Among the various image fusion or pan-sharpening methods, those wavelet-based methods provide superior radiometric quality. However, the fusion processing is not only simple but also flexible, since many low- and high-frequency sub-bands are often produced in the wavelet domain. To address this issue, a novel DT-CWT (Dual-Tree Complex Wavelet Transform) proportional to the fusion method by a WZP (Wavelet Zero-Padding) is proposed. The proposed method produces a single high-frequency image in the spatial domain that is injected into the LRM (Low-Resolution Multispectral) image. Thus, a wavelet domain fusion can be simplified to spatial domain fusion.

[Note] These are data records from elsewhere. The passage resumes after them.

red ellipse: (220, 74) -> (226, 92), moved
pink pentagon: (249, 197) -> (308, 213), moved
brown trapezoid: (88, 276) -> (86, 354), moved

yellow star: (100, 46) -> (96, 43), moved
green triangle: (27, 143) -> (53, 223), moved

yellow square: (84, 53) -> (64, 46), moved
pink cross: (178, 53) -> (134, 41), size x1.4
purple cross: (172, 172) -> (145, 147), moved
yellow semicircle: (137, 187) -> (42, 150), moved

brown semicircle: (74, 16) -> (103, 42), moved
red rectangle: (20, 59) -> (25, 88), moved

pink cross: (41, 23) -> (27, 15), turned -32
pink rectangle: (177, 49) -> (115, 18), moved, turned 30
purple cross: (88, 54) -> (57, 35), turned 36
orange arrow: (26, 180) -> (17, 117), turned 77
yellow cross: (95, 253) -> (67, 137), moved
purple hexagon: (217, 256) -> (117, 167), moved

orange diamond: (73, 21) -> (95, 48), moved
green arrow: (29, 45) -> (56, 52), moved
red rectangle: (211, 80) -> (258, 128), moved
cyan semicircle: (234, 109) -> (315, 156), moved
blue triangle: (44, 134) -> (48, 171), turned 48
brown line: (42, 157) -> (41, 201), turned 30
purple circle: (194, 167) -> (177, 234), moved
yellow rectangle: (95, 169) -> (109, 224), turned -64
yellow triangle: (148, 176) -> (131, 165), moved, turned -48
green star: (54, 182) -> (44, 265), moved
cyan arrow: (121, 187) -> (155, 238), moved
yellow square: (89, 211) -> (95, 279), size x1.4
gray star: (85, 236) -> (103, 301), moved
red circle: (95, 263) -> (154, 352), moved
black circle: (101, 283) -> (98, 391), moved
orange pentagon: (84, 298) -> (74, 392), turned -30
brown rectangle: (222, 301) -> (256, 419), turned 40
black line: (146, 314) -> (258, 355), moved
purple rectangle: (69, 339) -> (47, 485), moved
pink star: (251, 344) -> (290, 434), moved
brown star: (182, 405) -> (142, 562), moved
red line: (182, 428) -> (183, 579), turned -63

In addition, in the proposed DT-CWTP (DT-CWT Proportional) fusion method, it is unnecessary to decompose the LRM image by adopting WZP. The comparison indicates that the proposed fusion method is nearly five times faster than the DT-CWT with SW (Substitute-Wavelet) fusion method, meanwhile simultaneously maintaining the radiometric quality. The conducted experiments with WorldView-2 satellite images demonstrated promising results with the computation efficiency and fused image quality.

Keywords

1. Introduction

The satellite sensors typically supply LRM image and HRP (High-Resolution Panchromatic) image separately because of physical and technological constraints (Thomas et al., 2008; Wang et al., 2005); which of that implies that the design of the HRM (High-Resolution Multispectral) sensor is limited (Kim et al., 2011a; Zhang, 2004). Those constraints on the signal-to-noise ratio impose with the lower spatial resolution, but the desired spectral resolution is larger. Conversely, if and only if the highest spatial resolution is obtained whenever no spectral diversity is required (Chen, 2012), the image fusion or the pan-sharpening aims to improve the geometric information of the original LRM image. However, we cannot obtain an ideal HRM image due to the abovementioned limitation (Choi et al., 2013; Wang et al., 2005). Thus, to use an HRM image in various geospatial fields, an image fusion is a requisite with the efficient method in remote sensing.

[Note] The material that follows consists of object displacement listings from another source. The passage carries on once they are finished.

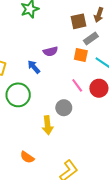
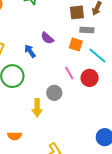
gray rectangle: (91, 38) -> (87, 30), turned 32
purple semicircle: (50, 51) -> (47, 38), turned 48
orange semicircle: (27, 157) -> (15, 136), turned -40

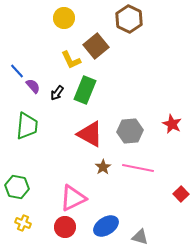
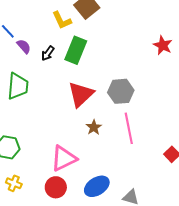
red star: (172, 124) -> (163, 45), moved
red triangle: (90, 134) -> (81, 94), turned 48
pink line: (138, 168) -> (129, 128), turned 68

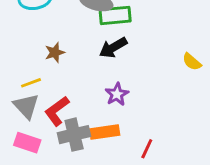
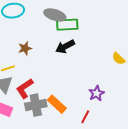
purple star: (117, 94) -> (97, 93), moved
orange rectangle: (105, 132) -> (57, 104), turned 48

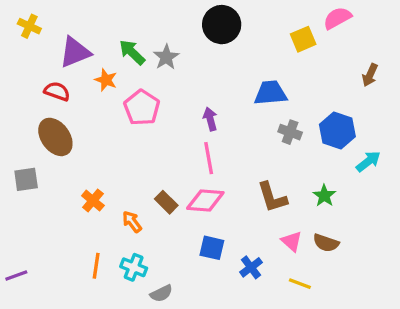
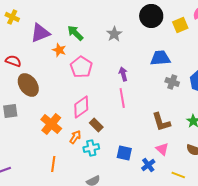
black circle: (222, 25) -> (151, 16), moved
gray star: (166, 57) -> (114, 34), moved
red semicircle: (57, 91) -> (13, 61), moved
orange cross: (93, 201) -> (51, 124), size x1.5
pink diamond: (205, 201) -> (81, 107), moved, turned -40
orange arrow: (132, 222) -> (75, 137), turned 72
pink triangle: (292, 241) -> (162, 149), moved
cyan cross: (134, 267) -> (91, 148), moved, turned -35

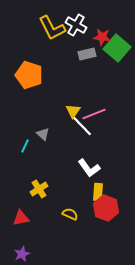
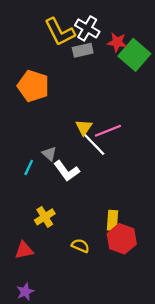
gray rectangle: (87, 54) -> (83, 50), moved
white L-shape: (89, 168) -> (67, 171), moved

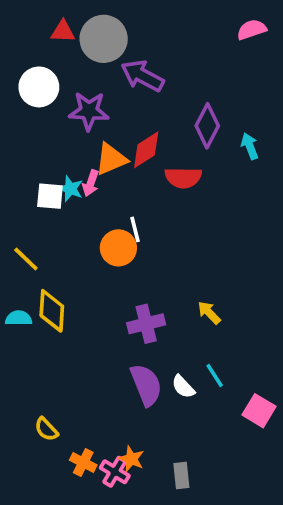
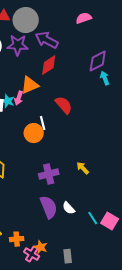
pink semicircle: (252, 30) -> (84, 18), moved
purple star: (89, 111) -> (18, 45), moved
purple diamond: (207, 126) -> (98, 61), moved, turned 35
red diamond: (146, 150) -> (49, 65), moved
red semicircle: (183, 178) -> (64, 105), moved, turned -132
cyan line: (215, 376) -> (93, 218), moved
orange cross: (83, 463) -> (17, 239), moved, turned -32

Among the many image fusion methods that are currently available, the DWT (Discrete Wavelet Transform) methods provide superior fused images that maintain the radiometric information of the LRM image better than CS (Component-Substitution) fusion methods, such as the intensity-hue-saturation transform and principal component analysis (Wang et al., 2005). Although the DWT-based methods are spectrally consistent, there are two problems; firstly, DWT is a shift-variant, and exhibits artifacts due to the aliasing in fused image (Ioannidou and Karathanassi, 2007; Thomas et al., 2008); secondly, these fusion methods have a high computation cost and complexity compared with CS fusion methods (Pradhan et al., 2006). In particular, the latest satellite sensors for Earth observation are currently producing a nearly continual stream data. The explosion in the amount of collected information has required the development of computationally efficient techniques for transforming the massive amount of remote sensing data into scientific understanding.

The first problem can be overcome by the DT-CWT, which is nearly shift-invariant and directionally selective in two or more dimensions of making these methods particularly suitable for image fusion (Ioannidou and Karathanassi, 2007; Selesnick et al., 2005). In a practice, the second problem results in additional computational power and a longer wait time for the fused imagery. Thus, to address this issue, this paper proposes the DT-CWTP fusion method to solve the second problem - i.e., the high computation cost and complexity of the fusion method. In other words, the aim of the study is to present a fusion technique enabling an easier implementation of improved wavelet-based image fusion.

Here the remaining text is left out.